* DIRECTIONS
Extract each line from the entries below that has the string "help" in it.

Transcribed page contents
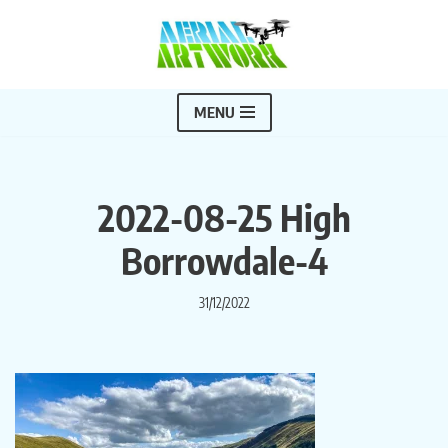
Skip
to
content
MENU
2022-08-25 High
Borrowdale-4
31/12/2022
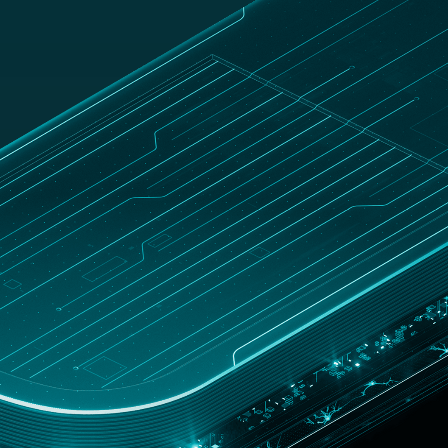
E
Blog
Australia
Customer zone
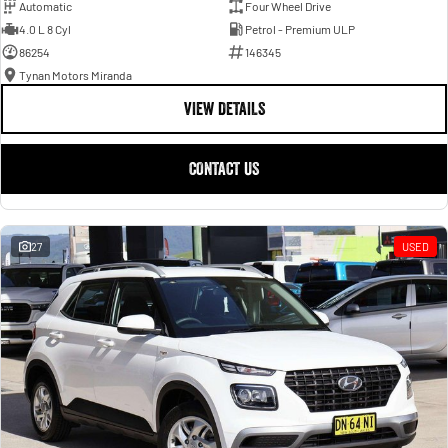
Automatic
Four Wheel Drive
4.0 L 8 Cyl
Petrol - Premium ULP
86254
146345
Tynan Motors Miranda
VIEW DETAILS
CONTACT US
27
USED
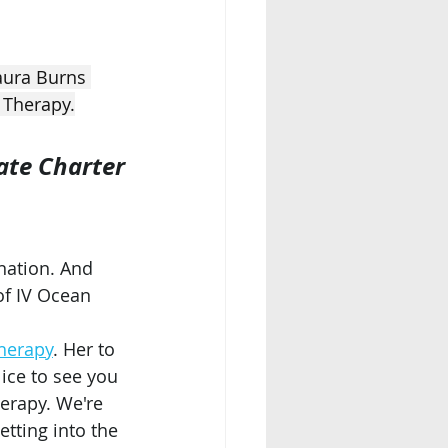
aura Burns 
 Therapy.
ate Charter
nation. And 
of IV Ocean 
herapy
. Her to 
Nice to see you 
herapy. We're 
etting into the 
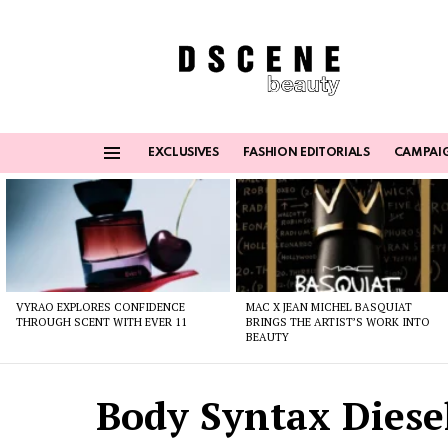
EXCLUSIVES
FASHION EDITORIALS
CAMPAI
Menu
Latest
stories
VYRAO EXPLORES CONFIDENCE
MAC X JEAN MICHEL BASQUIAT
THROUGH SCENT WITH EVER 11
BRINGS THE ARTIST’S WORK INTO
BEAUTY
Body Syntax Diesel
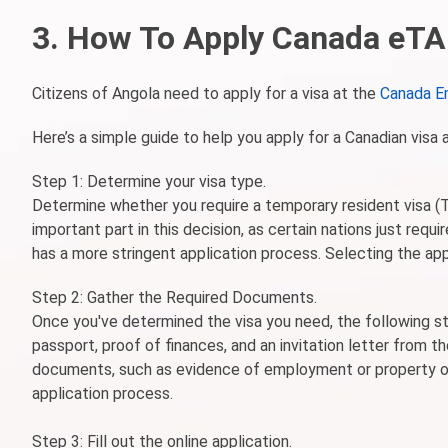
3. How To Apply Canada eTA 
Citizens of Angola need to apply for a visa at the
Canada E
Here’s a simple guide to help you apply for a Canadian visa 
Step 1: Determine your visa type.
Determine whether you require a temporary resident visa (TR
important part in this decision, as certain nations just req
has a more stringent application process. Selecting the appr
Step 2: Gather the Required Documents.
Once you've determined the visa you need, the following st
passport, proof of finances, and an invitation letter from
documents, such as evidence of employment or property ow
application process.
Step 3: Fill out the online application.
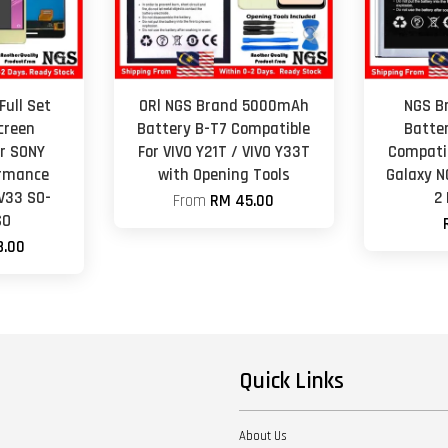
Full Set
ORl NGS Brand 5000mAh
NGS B
creen
Battery B-T7 Compatible
Batte
r SONY
For VIVO Y21T / VIVO Y33T
Compati
ormance
with Opening Tools
Galaxy N
V33 SO-
2
From
RM 45.00
SO
8.00
Quick Links
About Us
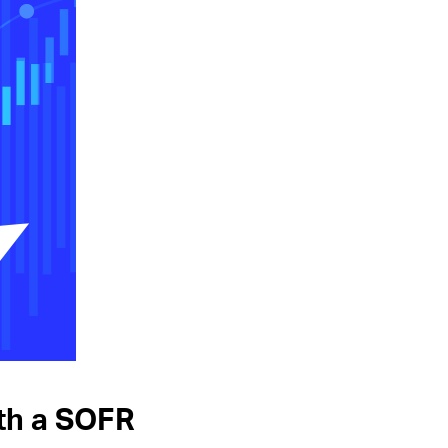
ith a SOFR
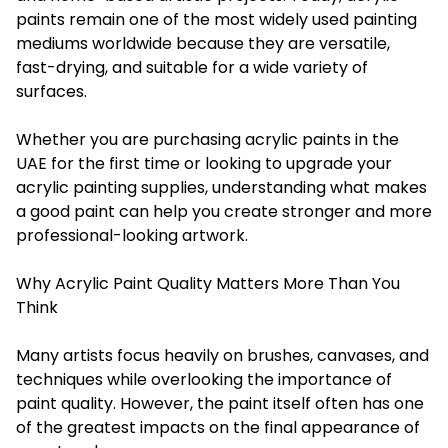
paints remain one of the most widely used painting
mediums worldwide because they are versatile,
fast-drying, and suitable for a wide variety of
surfaces.
Whether you are purchasing acrylic paints in the
UAE for the first time or looking to upgrade your
acrylic painting supplies, understanding what makes
a good paint can help you create stronger and more
professional-looking artwork.
Why Acrylic Paint Quality Matters More Than You
Think
Many artists focus heavily on brushes, canvases, and
techniques while overlooking the importance of
paint quality. However, the paint itself often has one
of the greatest impacts on the final appearance of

* OUTPUT FOR THIS EXERCISE
Here’s a simple guide to help you apply for a Canadian visa 
a good paint can help you create stronger and more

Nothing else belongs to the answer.